我注意到你通过暗示你可能有“100000000 个元素”来澄清这个问题。您仍然不会HashMap在Map. 不过，我仍然不确定我们是否理解这个问题，因为完全不清楚您希望如何生成名为“输出”的块，或者您打算用它做什么。

List<Object> yourElements = new ... // 10000000
for(Object O : yourElements) {
 if(myMap.get(O.key)==null) {
    myMap.put(O.key,O);
 }
}

List<String> keys = new ArrayList<String>(); (1000000)
List<String> values = new ArrayList<String>(); (1000000)
Map<String, String> map = new HashMap<String, String>();
int i =0;
for(String key : keys){
  String returnedValue = map.put(key, values.get(i));
  if(returnedValue!=null){
         map.put(key, returnedValue);
         system.out.println("Duplicate key trying to be entered with new value so   reverting the duplicate key ="+key+"new Value"+values.get(i));
  }
}

This may be old question but I thought to share my experience with this. As others pointed out you can't have the same element in a HashMap. By default HashMap will not allow this but there are some cases that you could end up with two or more elements are almost alike that you do not accept but HashMap will. For example, the following code defines a HashMap that takes an array of integers as a key then add :

这可能是个老问题，但我想分享我的经验。正如其他人指出的那样，您不能在 HashMap 中拥有相同的元素。默认情况下 HashMap 不允许这样做，但在某些情况下，您可能最终会得到两个或多个几乎相同但您不接受但 HashMap 的元素。例如，下面的代码定义了一个 HashMap，它将一个整数数组作为键，然后添加：

HashMap<int[], Integer> map1 = new HashMap<>();
int[] arr = new int[]{1,2,3};
map1.put(arr, 4);
map1.put(arr, 4);
map1.put(arr, 4);

At this point, the HashMap did not allow dublicating the key and map1.size()will return 1. However, if you added elements without creating the array first things will be different:

此时，HashMap 不允许复制键map1.size()并将返回 1。但是，如果您在不创建数组的情况下添加元素，则情况会有所不同：

HashMap<int[], Integer> map2 = new HashMap<>();
map2.put(new int[]{4,5,6}, 6);
map2.put(new int[]{4,5,6}, 6);
map2.put(new int[]{4,5,6}, 6);

This way, the HashMap will add all the three new elements so the map2.size()will return 3 and not 1 as expected.

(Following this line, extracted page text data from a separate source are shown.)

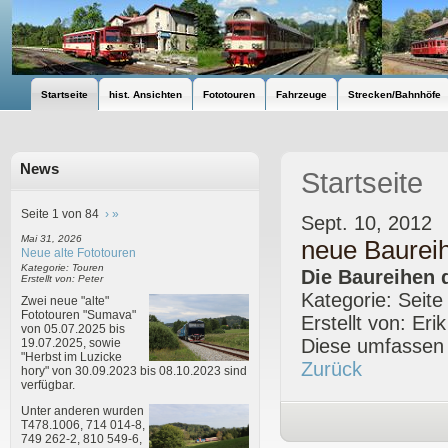
Startseite
hist. Ansichten
Fototouren
Fahrzeuge
Strecken/Bahnhöfe
News
Startseite
Seite 1 von 84
›
»
Sept. 10, 2012
Mai 31, 2026
neue Baurei
Neue alte Fototouren
Kategorie: Touren
Die Baureihen 
Erstellt von: Peter
Kategorie: Seite
Zwei neue "alte"
Fototouren "Sumava"
Erstellt von: Eri
von 05.07.2025 bis
Diese umfassen 
19.07.2025, sowie
"Herbst im Luzicke
Zurück
hory" von 30.09.2023 bis 08.10.2023 sind
verfügbar.
Unter anderen wurden
T478.1006, 714 014-8,
749 262-2, 810 549-6,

这样，HashMap 将添加所有三个新元素，因此map2.size()将按预期返回 3 而不是 1。

The explanation is that with the first map I created the object arr once and tried to add the same object 3 times which HashMap does not allow by default so only the last usage will be considered. With the second map, however, evey time I recreate a new object on the stack. The three objects created are different and separated thought the three of them have the same data but they are different. That's why HashMap allowed them as different keys.

解释是，在第一个映射中，我创建了对象 arr 一次，并尝试添加相同的对象 3 次，HashMap 默认不允许，因此只考虑最后一次使用。然而，对于第二张地图，我每次都会在堆栈上重新创建一个新对象。创建的三个对象不同而分开，认为它们三个具有相同的数据但它们是不同的。这就是 HashMap 允许它们作为不同键的原因。

Bottom line, you don't need to prevent HashMap from adding dublicated keys because it won't by design. However, you have to watch out how you define these keys because the fault may be on your side.

最重要的是，您不需要阻止 HashMap 添加重复的键，因为它不会被设计。但是，您必须注意如何定义这些键，因为问题可能出在您这边。